This is a good one, too. Sturdy. Clear narrative voice (Scotsman seeking his fortune among the stars), interesting setting (two settings, actually, but the main one is Atlas B, a heavy-metal-rich planet with a suitably adapted ecosystem), well-paced (including a couple of good action sequences), knowing (planet called Midas, group called the Robinsonade Guaranteed Lashup Company), cold-eyed about where its premises lead (brutal colonialism). It would feel wrong to ask for anything more.
Better. “Coat of Many Colours” is pretty much a pure old-fashioned idea story, nicely done. In an ecologically devastated South America, Jurassic Park-like tech is being used to engineer “a better, cheaper burger machine” — a food animal that can thrive in the desertified Amazon basin. But, in Experiment 2308, they appear to have accidentally created an intelligent creature. The Australian protagonist, Mullen, is ostensibly brought in to prove that Experiment 2308 is not intelligent, so that she can be killed and eaten without qualm; and there follows much Egan-ish discussion of the nature of intelligence, but in a pleasingly sardonic key:
Mullen bent down close to the bars, looking into the unfathomable eyes.

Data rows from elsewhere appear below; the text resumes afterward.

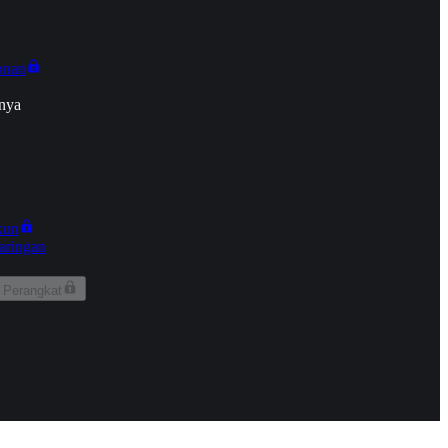
onan
nya
kun
aringan
 Perangkat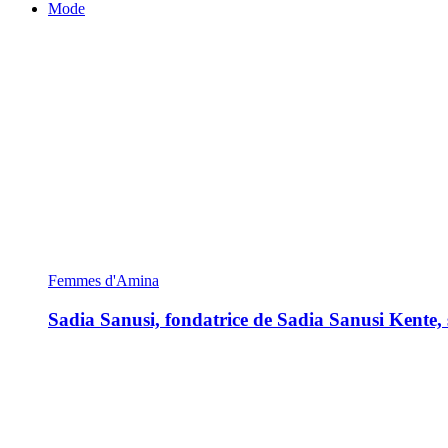
Mode
Femmes d'Amina
Sadia Sanusi, fondatrice de Sadia Sanusi Kente, s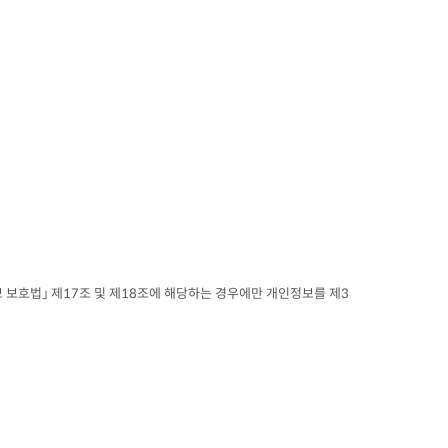
 보호법」 제17조 및 제18조에 해당하는 경우에만 개인정보를 제3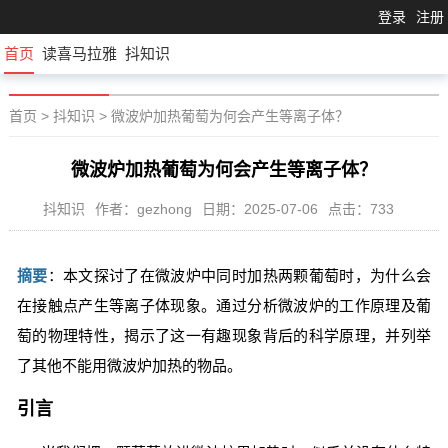
登录
注册
首页
读喜马拉雅
抖知识
首页
>
抖知识
>
微波炉加热葡萄为何会产生等离子体？
微波炉加热葡萄为何会产生等离子体？
抖知识
作者：gezhong
日期：2025-07-06
点击：733
摘要
：本文探讨了在微波炉中同时加热两颗葡萄时，为什么会
在接触点产生等离子体现象。通过分析微波炉的工作原理及葡
萄的物理特性，揭示了这一有趣现象背后的科学原理，并列举
了其他不能用微波炉加热的物品。
引言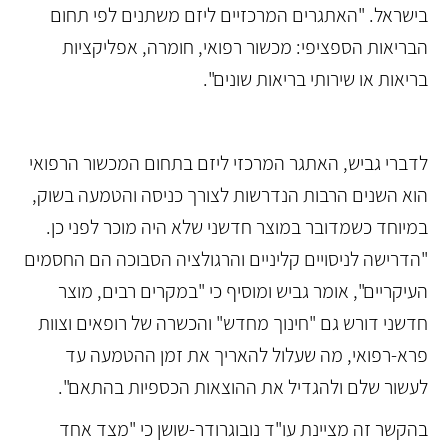
בישראל. "האתגרים המרכזיים ליזם משתנים לפי תחום
הבריאות הספציפי: מכשור רפואי, חומרה, אפליקציות
בריאות או שירותי בריאות שונים".
לדברי גביש, האתגר המרכזי ליזם בתחום המכשור הרפואי
הוא השנים הרבות הנדרשות לצורך כניסה והטמעה בשוק,
במיוחד כשמדובר במוצר חדשני שלא היה מוכר לפני כן.
"הדרישה לניסויים קליניים והרגולציה הסבוכה הם החסמים
העיקריים", אומר גביש ומוסיף כי "במקרים רבים, מוצר
חדשני דורש גם "חינוך מחדש" והכשרה של רופאים וצוות
פרא-רפואי, מה שעלול להאריך את זמן ההטמעה עד
לעשור שלם ולהגדיל את ההוצאות הכספיות בהתאם".
בהקשר זה מציינת עו"ד נובוגרודר-שושן כי "מצד אחד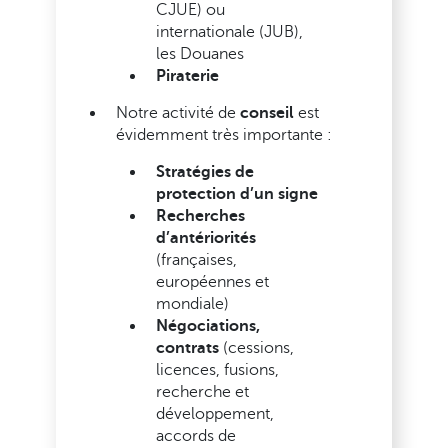
CJUE) ou
internationale (JUB),
les Douanes
Piraterie
Notre activité de
conseil
est
évidemment très importante :
Stratégies de
protection d’un signe
Recherches
d’antériorités
(françaises,
européennes et
mondiale)
Négociations,
contrats
(cessions,
licences, fusions,
recherche et
développement,
accords de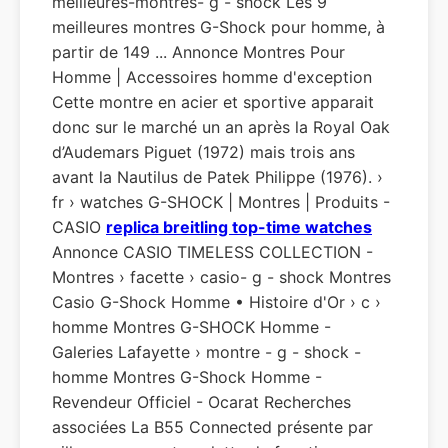
meilleures-montres- g - shock Les 9
meilleures montres G-Shock pour homme, à
partir de 149 ... Annonce Montres Pour
Homme | Accessoires homme d'exception
Cette montre en acier et sportive apparait
donc sur le marché un an après la Royal Oak
d’Audemars Piguet (1972) mais trois ans
avant la Nautilus de Patek Philippe (1976). ›
fr › watches G-SHOCK | Montres | Produits -
CASIO
replica breitling top-time watches
Annonce CASIO TIMELESS COLLECTION -
Montres › facette › casio- g - shock Montres
Casio G-Shock Homme • Histoire d'Or › c ›
homme Montres G-SHOCK Homme -
Galeries Lafayette › montre - g - shock -
homme Montres G-Shock Homme -
Revendeur Officiel - Ocarat Recherches
associées La B55 Connected présente par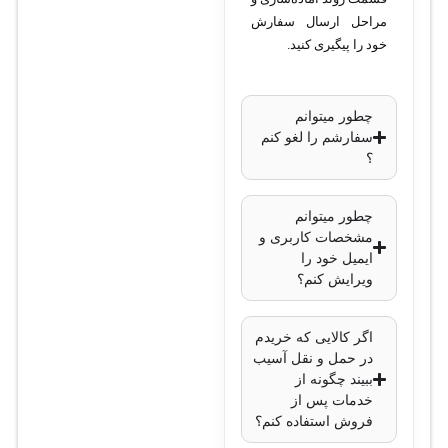
مراحل ارسال سفارش
خود را پیگیری کنید.
چطور میتوانم
سفارشم را لغو کنم
؟
چطور میتوانم
مشخصات کاربری و
ایمیل خود را
ویرایش کنم؟
اگر کالایی که خریدم
در حمل و نقل آسیب
ببیند چگونه از
خدمات پس از
فروش استفاده کنم؟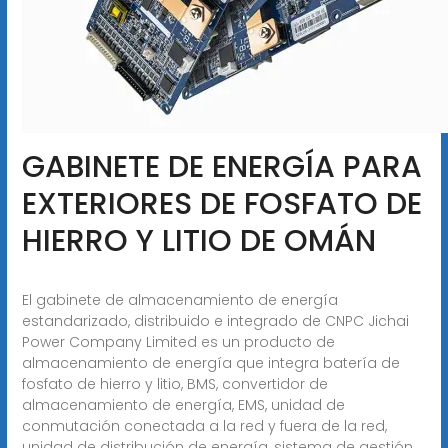
GABINETE DE ENERGÍA PARA
EXTERIORES DE FOSFATO DE
HIERRO Y LITIO DE OMÁN
El gabinete de almacenamiento de energía
estandarizado, distribuido e integrado de CNPC Jichai
Power Company Limited es un producto de
almacenamiento de energía que integra batería de
fosfato de hierro y litio, BMS, convertidor de
almacenamiento de energía, EMS, unidad de
conmutación conectada a la red y fuera de la red,
unidad de distribución de energía, sistema de gestión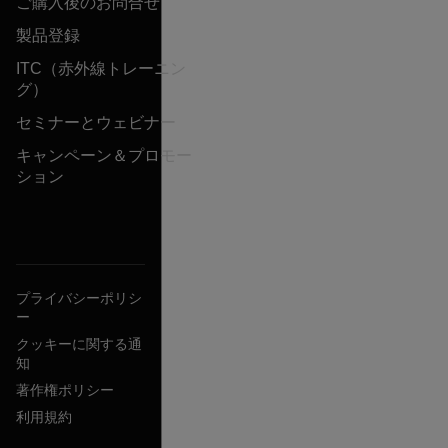
ご購入後のお問合せ
製品登録
ITC（赤外線トレーニン
グ）
セミナーとウェビナー
キャンペーン＆プロモー
ション
プライバシーポリシ
ー
クッキーに関する通
知
著作権ポリシー
利用規約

“I hope you don’t imagine,” she said, “that I am any sort of white knight. I am a cognitive psychologist, and it is my job to torture animals that are on the wrong side of mankind’s current designated threshold of nervous complexity by cutting their nervous systems apart and watching what parts twitch. I’m not allowed to do it to monkeys any more in most countries, but sea slugs and squid are still fair game.”
A “story-sized set of reasons” why our universe might be a space opera universe, according to the introductory notes. Sadly, neither the story nor the set of reasons is particularly exciting. An elderly man, living alone on an alien world, hitches a ride on a passing slave ship (by selling himself into slavery) in order to track down his granddaughter: the main things we learn along the way are that (a) AIs tend to think themselves into logical-philosophical blind alleys, which puts a crimp in civilization’s style but creates jobs for those who, like the protagonist, can mediate such quandries; and (b) ancient races left behind AI-based weapons that can mimic, infiltrate and destroy any societies they encounter. It’s not as perfunctory as proof-of-concept tales can be, and Green’s playfulness mostly carries it —
The superintendent scratched his forty-year service tattoo thoughtfully. “In that case, you might be of help to us. Our own mediator had arranged a system of non-overlapping magisteria between the nihilist and empiricist factions in our ship’s flight systems, but we were infected with a solipsistic virus several days ago. The accord has now broken down into open sulking. Wehave been becalmed insystem for two days while our vessel argues with itself. Our astrogator is muttering cray talk about learning to use a slide rule.”
— but I’m still somewhat surprised to see it showing up in the table of contents for a best-of-the-year volume. (And “the bunks clearly built for Svastikas, a radially symmetrical race previously conquered by the Proprietors” was pushing it a bit.)